“Atmosphere’s in spec,” Kane said. “Pull the masks off the men and stow them. Find the corpsman or one of his first-aid people and let’s get the casualties into the crew’s mess. Grab whoever you can find conscious to help you.”
“Reactor okay. Skipper? Everything up?”
“So far. Full power lineup, running the atmosphere equipment.
XO’s warming the main engines. He’s got the show aft. Once you get the casualties below we’ll see who we’ve got to man the watches, check out the hovering system and see if we can drive off the bottom. Go on, I’ll be putting the healthy folks on the gear, see how bad things are forward.”

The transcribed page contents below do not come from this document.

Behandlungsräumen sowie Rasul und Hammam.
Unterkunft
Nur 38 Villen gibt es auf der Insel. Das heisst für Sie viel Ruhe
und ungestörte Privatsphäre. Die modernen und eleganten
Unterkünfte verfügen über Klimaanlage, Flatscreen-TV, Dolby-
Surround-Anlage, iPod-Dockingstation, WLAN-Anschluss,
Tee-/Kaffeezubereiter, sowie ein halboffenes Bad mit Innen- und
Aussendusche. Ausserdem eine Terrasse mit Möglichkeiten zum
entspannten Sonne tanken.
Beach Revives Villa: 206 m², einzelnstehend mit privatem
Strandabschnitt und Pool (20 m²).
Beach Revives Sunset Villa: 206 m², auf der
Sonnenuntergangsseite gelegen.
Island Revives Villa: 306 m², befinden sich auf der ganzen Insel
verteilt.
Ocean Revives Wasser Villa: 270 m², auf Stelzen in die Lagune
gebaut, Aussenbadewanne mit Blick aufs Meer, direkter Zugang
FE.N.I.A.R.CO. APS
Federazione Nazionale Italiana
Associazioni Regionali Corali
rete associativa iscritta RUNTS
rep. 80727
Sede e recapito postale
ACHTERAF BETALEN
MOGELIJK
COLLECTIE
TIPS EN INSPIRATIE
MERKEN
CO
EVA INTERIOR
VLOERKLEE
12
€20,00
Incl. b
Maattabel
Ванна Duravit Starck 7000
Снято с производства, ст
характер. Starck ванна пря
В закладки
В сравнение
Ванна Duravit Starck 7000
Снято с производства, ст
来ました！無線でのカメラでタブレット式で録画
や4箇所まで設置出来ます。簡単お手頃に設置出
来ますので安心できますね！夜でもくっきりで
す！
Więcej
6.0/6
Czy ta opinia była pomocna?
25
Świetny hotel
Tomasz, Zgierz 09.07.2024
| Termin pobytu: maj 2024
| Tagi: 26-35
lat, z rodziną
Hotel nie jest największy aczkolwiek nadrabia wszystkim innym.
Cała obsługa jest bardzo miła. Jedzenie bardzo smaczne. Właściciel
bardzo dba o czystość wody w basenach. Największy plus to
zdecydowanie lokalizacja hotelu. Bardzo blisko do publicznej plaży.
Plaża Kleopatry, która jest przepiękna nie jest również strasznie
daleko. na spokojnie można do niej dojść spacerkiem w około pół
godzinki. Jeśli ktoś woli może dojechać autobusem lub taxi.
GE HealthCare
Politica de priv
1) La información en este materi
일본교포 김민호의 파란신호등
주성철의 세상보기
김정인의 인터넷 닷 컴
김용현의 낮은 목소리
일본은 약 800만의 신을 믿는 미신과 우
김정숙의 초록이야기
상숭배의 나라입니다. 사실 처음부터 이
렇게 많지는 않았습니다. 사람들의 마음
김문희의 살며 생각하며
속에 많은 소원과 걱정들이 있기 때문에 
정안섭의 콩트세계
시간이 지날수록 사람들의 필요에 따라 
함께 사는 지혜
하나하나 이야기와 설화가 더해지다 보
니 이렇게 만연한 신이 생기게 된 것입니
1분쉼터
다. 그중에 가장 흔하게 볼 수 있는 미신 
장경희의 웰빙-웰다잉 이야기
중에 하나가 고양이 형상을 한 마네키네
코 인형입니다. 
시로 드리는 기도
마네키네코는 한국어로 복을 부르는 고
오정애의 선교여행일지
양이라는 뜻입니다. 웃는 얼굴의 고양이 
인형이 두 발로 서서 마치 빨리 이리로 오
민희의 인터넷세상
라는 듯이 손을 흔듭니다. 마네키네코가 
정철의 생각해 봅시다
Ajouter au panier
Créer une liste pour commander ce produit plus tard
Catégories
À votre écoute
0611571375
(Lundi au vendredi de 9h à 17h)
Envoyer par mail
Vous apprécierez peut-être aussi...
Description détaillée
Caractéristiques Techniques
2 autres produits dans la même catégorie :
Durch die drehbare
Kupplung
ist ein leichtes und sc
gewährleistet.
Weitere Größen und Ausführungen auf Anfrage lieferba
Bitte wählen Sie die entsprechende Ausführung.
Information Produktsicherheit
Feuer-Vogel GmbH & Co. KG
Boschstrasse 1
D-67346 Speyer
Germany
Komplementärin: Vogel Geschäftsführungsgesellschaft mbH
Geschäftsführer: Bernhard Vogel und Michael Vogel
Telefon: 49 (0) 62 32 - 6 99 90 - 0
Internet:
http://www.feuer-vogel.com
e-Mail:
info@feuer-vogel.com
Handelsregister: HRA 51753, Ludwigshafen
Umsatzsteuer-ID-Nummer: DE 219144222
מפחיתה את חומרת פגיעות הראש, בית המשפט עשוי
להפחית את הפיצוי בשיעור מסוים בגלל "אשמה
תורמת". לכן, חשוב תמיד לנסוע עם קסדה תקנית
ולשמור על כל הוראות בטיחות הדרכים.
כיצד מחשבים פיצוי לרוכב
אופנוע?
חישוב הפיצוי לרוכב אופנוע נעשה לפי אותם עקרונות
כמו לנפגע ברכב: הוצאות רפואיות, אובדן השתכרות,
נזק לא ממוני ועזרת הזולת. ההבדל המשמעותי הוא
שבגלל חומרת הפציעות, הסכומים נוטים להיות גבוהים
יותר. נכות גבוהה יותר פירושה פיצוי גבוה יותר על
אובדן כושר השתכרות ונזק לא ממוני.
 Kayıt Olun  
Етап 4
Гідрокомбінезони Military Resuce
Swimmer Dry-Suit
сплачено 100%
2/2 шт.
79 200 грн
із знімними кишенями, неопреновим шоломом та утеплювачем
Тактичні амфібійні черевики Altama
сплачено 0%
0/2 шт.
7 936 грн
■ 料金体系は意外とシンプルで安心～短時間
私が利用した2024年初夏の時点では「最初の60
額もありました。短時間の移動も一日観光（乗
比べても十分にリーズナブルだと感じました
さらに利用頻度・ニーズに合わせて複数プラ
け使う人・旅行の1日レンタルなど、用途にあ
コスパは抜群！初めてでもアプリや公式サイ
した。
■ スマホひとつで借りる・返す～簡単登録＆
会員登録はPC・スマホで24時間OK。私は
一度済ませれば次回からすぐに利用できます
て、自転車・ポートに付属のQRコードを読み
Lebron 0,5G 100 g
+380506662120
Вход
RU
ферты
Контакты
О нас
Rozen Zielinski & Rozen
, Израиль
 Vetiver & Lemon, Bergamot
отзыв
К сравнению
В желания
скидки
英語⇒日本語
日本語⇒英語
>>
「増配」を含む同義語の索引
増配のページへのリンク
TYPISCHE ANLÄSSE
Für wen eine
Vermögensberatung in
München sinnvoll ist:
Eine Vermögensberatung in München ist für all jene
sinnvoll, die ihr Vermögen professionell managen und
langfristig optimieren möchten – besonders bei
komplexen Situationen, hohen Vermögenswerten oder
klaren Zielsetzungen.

Houser felt like asking where they would go if they got off the bottom, but he moved to his task, pulling one of the plotters up off the deck and taking off his mask.
Kane walked through the forward door to sonar, careful not to step on the prone forms of the sonarmen. He found Sanderson rubbing his forehead, in obvious pain.
“Senior. How do you feel?”
Sanderson started to glare until even that effort seemed to exhaust him. Kane pulled the chief sonarman to his feet and sat him in one of the control seats at the Q-5 console.
“I could use a strong cup of coffee.”
Kane slapped his back and went through the forward door into the passageway.
Aft, in the reactor-compartment tunnel, Tom Schramford rubbed his head, and pulled himself to his feet by grabbing onto a length of exposed XC piping. He unplugged the air mask, walked slowly aft and noted the overhead fluorescent lights were on. He emerged into the aft compartment through the tight opening of the hatch, amazed to hear the roaring of steam down the headers, the loud shrieking of the turbines, the curtain of hot humid air stunning and welcome.
He went on to maneuvering, looked in and saw blood on the panels, corpses of his operators lying in a heap on the deck, one of them Ensign Michell, the engineering officer of the watch, the younger brother of an acquaintance from his college days. Michell’s throat had been opened by an exposed switch or metal panel corner, a substantial puddle of the youngster’s blood on the deck. The panel operators, though not as sickening to see as Michell, were just as dead, limbs sticking up into the air in grotesque rigor mortis. Schramford saw that the reactor power-meter needle read eighteen percent, that average coolant temperature was low out of the green band at 499 degrees. He reached for the rod lever and pulled the control rods out an inch, the temperature slowly rising back up into the green band at 502. A lone blinking light shone from the annunciator section on the panel, the alarm face marked hi rad — rx compt. The fuel assemblies must have experienced some melting from the torpedo evasion, he figured, and now the reactor compartment had a high radiation level. He looked over at a panel on the starboard side and flipped a rotary switch several times, saw that radiation levels in the reactor compartment were ten times normal levels. The upper level of the aft compartment, the maneuvering room included, was now a high radiation area. But it was not at a lethal level. At least not yet.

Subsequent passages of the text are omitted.